Il faisait chaud. Une maudite chaleur d’été, et on n’avait pas encore terminé d’installer l’air conditionné au commissariat. L’unique ventilateur, au plafond, était trop éloigné de sa table.

Il se leva brusquement et ouvrit la fenêtre, crachant la fumée vers les pins. Il avait mal à la tête depuis le matin, et les deux Aulin qu’il avait avalés n’avaient eu aucun effet. Son taux de transaminases était trop élevé, le médecin lui avait ordonné de se calmer : « Bordel, laisse tomber ces saletés… Baise plus souvent ou fais du sport, remets-toi par exemple au tennis. Mais arrête le cognac.

– C’est du Macallan.

– Peu importe. Tu m’as compris. »

Denis avait acquiescé avant de poser l’argent de la consultation sur la table. Puis, en sortant du cabinet, il avait cherché le premier bar à vins pour acheter un flacon de 33 centilitres.

Il travaillait à Pausilippe depuis dix ans. Dix années de limbes : dix années à s’occuper de chiens enlevés, d’accidents de la route, de permis de conduire égarés et tout au plus d’un cambriolage.

Chaque soir, il repensait aux raisons qui l’avaient conduit là. Et il se torturait comme un de ces condamnés à la perpétuité qu’il avait lui-même flanqués en prison avant de gagner le lieu de son exil.

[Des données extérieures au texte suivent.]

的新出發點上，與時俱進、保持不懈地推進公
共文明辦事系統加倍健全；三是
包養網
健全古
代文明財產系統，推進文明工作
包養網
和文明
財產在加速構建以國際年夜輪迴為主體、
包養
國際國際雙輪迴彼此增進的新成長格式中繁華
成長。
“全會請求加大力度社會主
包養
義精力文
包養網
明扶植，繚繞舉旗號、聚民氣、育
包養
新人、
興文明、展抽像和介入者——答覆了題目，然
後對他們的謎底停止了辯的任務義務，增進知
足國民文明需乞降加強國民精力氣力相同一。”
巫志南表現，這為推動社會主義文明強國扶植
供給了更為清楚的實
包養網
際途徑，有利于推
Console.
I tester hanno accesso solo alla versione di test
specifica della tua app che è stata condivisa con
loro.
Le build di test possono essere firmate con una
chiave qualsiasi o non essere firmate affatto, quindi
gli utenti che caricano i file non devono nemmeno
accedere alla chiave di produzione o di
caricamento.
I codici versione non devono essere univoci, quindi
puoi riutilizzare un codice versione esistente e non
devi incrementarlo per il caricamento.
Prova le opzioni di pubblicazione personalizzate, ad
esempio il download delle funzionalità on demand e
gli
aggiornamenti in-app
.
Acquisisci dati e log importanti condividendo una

Mais c’était une autre époque. Une époque de gloire, de cuites fabuleuses, de baises dans les villas des riches. Une époque qui lui avait coûté la seule femme qu’il avait aimée : « Je te quitte, tu as un caractère de merde, Denis. » Il ne l’avait même pas accompagnée à la porte. Il s’était enfermé dans sa chambre, avait fracassé les meubles et le soir, ivre mort, avait dragué une Ukrainienne du côté de Mondragone. Il s’était fait sucer sans préservatif et avait attrapé une infection qui lui avait valu une cure interminable d’antibiotiques. Heureusement ni VIH ni hépatite. Du moins pas à cette occasion.

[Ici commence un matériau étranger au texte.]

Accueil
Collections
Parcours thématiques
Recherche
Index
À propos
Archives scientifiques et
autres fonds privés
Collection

Ç’avait été aussi une époque d’argent facile. Les sociétés de paris sportifs en ligne n’étaient pas encore répandues. Il suffisait de presser les bookmakers ou de coincer deux ou trois joueurs pour les persuader de vous donner un tuyau gagnant ou de rater une passe au moment décisif. Le football était un cloaque. Le monde entier était un cloaque, mais Denis avait trouvé le moyen de surnager sans se salir.

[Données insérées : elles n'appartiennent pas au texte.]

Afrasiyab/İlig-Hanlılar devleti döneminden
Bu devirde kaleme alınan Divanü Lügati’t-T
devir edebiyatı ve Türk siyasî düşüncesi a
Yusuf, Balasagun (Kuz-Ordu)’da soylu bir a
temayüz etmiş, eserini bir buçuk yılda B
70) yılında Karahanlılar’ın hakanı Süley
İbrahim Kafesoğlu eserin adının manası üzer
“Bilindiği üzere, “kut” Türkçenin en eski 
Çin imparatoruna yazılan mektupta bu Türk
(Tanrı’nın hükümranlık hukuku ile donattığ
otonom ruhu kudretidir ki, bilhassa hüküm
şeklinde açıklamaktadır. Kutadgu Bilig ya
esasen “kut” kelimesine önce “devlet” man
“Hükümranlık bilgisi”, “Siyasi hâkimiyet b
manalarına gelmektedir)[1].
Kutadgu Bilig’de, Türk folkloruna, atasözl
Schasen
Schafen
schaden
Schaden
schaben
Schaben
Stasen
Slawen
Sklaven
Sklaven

Il entendit le téléphone sonner au standard. C’était rare en ce mois d’août où les millionnaires étaient en vacances et les maisons sans surveillance. Teresa passa d’abord l’appel au chef et, quinze minutes plus tard, apparut à la porte du bureau de Denis.

« Il te demande. Y a du boulot.

– Quel genre de boulot ?

– Je ne sais pas. Un 8,75, je crois.

– Oh ! putain. Du free jazz, enfin.

– À ce qu’il paraît. »

Elle tourna ses fesses vissées dans une jupe de bibliothécaire. Denis la fixa un instant. Une idée mauvaise lui vint à l’esprit.

« Et ce soir ? »

Teresa eut un geste agacé et poursuivit son chemin sans se retourner. Denis éteignit sa Rothmans, puis éclata de rire.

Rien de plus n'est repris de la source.